The only problem: None of this is true either. Yes, Andrew Carnegie was a follower of Herbert Spencer and lots of people referenced “natural law” (though rarely as a reference to Darwinian evolution). But for the most part the captains of industry couldn’t care less about this stuff. As Robert Bannister and Irwin Wylie (and more recently Princeton intellectual historian Thomas Leonard) have painstakingly documented, the captains of industry in the 19th century were not particularly influenced by, or even aware of, Darwin and Spencer. This shouldn’t surprise anybody. “Gilded Age businessmen were not sufficiently bookish, or sufficiently well educated, to keep up with the changing world of ideas,” writes Wylie. “As late as 1900, 84 percent of the businessmen listed in Who’s Who in America had not been educated beyond high school.”

Overwhelmingly, businessmen of the period were influenced by Christianity first, classical economics second, self-help inspirational nostrums a distant third, and egghead notions about biology almost not at all. Cornelius Vanderbilt read one book in his entire life. It was Pilgrim’s Progress. And he didn’t get to it until he was past the age of 70. “If I had learned education,” Vanderbilt famously quipped, “I would not have had time to learn anything else.”

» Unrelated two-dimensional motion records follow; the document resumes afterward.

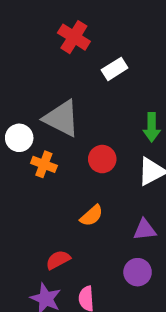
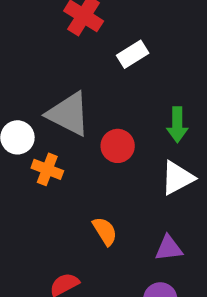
red circle: (102, 159) -> (118, 146), moved
orange semicircle: (92, 216) -> (105, 231), turned -80

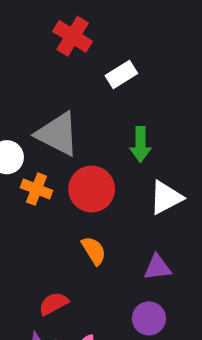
green arrow: (177, 125) -> (140, 144), moved
red circle: (118, 146) -> (92, 189), moved, size x1.4

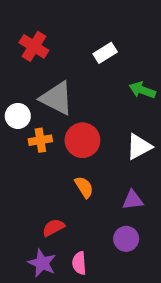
red cross: (73, 36) -> (34, 46), moved
green arrow: (140, 144) -> (142, 90), moved, turned 110
orange cross: (36, 189) -> (40, 140), turned -30

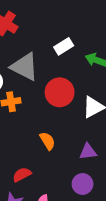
white rectangle: (105, 53) -> (64, 46), moved
red circle: (82, 140) -> (60, 92), moved

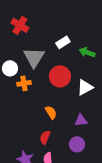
gray triangle: (25, 67) -> (34, 57), turned 35
red semicircle: (22, 175) -> (45, 137), moved, turned -40

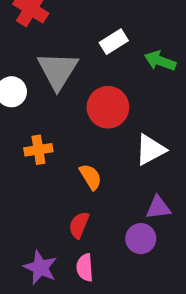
orange cross: (24, 83) -> (38, 150), moved
white triangle: (85, 87) -> (150, 150), moved
purple triangle: (81, 120) -> (158, 208), moved

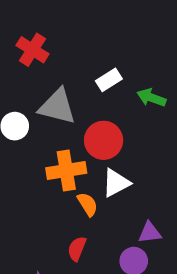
gray triangle: (58, 71) -> (57, 107), turned -48
orange cross: (38, 150) -> (66, 170), moved, size x1.5
white triangle: (150, 150) -> (116, 183), moved

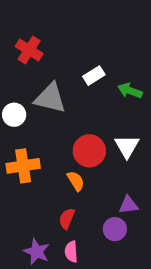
red circle: (104, 140) -> (89, 151), moved
orange cross: (66, 170) -> (23, 166), moved
white triangle: (116, 183) -> (127, 146), moved, turned -32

Also, it’s worth noting that the so-called red-in-tooth-and-claw Gilded Age was a time of massive, historic economic growth. It was when America overtook Britain as the economic powerhouse of the globe. That’s one reason the left has always hated it. When Europe was boldly embracing socialism, America was proving that capitalism was better at generating wealth and lifting people out of poverty. Moreover, as anybody who’s been in a library, hospital, university, or concert hall bearing the name of Carnegie, Mellon, Rockefeller, et al, can attest, the “Robber Barons” didn’t remotely believe in letting the little guy fend for himself or that wealth was a reflection of either moral superiority or evolutionary “fitness.” Even the one real Spencerist in the bunch, Andrew Carnegie, believed that “the amassing of wealth is one of the worst species of idolatry—no idol more debasing than the worship of money.” He believed that the man who “dies rich dies disgraced” and himself died one of the most famously generous philanthropists in the world.